Kami nggak keberatan menginap di pulau yang minim fasilitas hiburannya, karena memang tujuan utama kami ke Pulau Seribu adalah buat snorkelling di area kepulauan, bukan menghabiskan waktu di satu pulau saja. Kasarnya, di Pulau Payung emang hanya buat tidur aja.
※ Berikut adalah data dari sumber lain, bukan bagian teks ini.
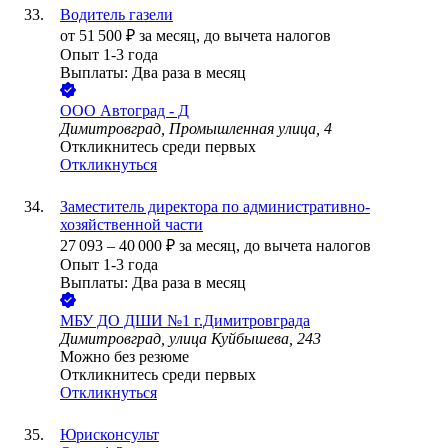
Водитель газели
от
51 500
₽
за месяц,
до вычета налогов
Опыт 1-3 года
Выплаты: Два раза в месяц
ООО
Автоград - Д
Димитровград, Промышленная улица, 4
Откликнитесь среди первых
Откликнуться
Заместитель директора по административно-
хозяйственной части
27 093
–
40 000
₽
за месяц,
до вычета налогов
Опыт 1-3 года
Выплаты: Два раза в месяц
МБУ ДО ДШИ №1 г.Димитровграда
Димитровград, улица Куйбышева, 243
Можно без резюме
Откликнитесь среди первых
Откликнуться
Юрисконсульт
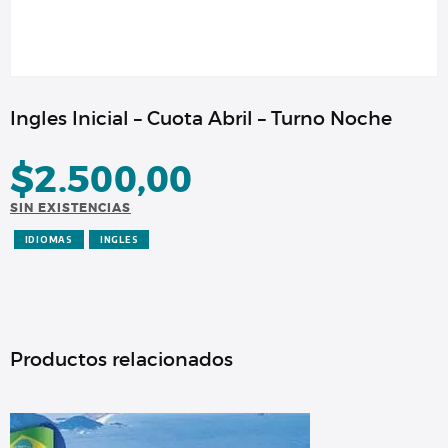
Ingles Inicial – Cuota Abril – Turno Noche
$
2.500,00
SIN EXISTENCIAS
IDIOMAS
INGLES
Productos relacionados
Di Pulau Payung juga nggak ada sinyal handphone. Kalau mau dapat sinyal, kudu di pinggir pantai. Itu pun untung-untungan. Asik kan? Jadi lo bener-bener kudu get along dengan sesama peserta trip. 



Langit ngapain aja?

Ngegambar, baca buku, ngobrol. Gitu aja udah happy. Nggak inget deh dia sama TV, apalagi Youtube :D

Kenapa nggak di Tidung?

Nah, tadinya mau ke Tidung, tapi kata teman satu rombongan yang sering ngetrip, Tidung itu penuh banget. Dan, ya, terbukti sih. Setelah snorkelling kami mampir ke Tidung, ramenya kaya Ancol! Memang, fasilitasnya lengkap. Ada Banana Boat, speedboat, Jembatan Cinta yang fotogenik, sampe jajanan yang… rame lah, pokoknya!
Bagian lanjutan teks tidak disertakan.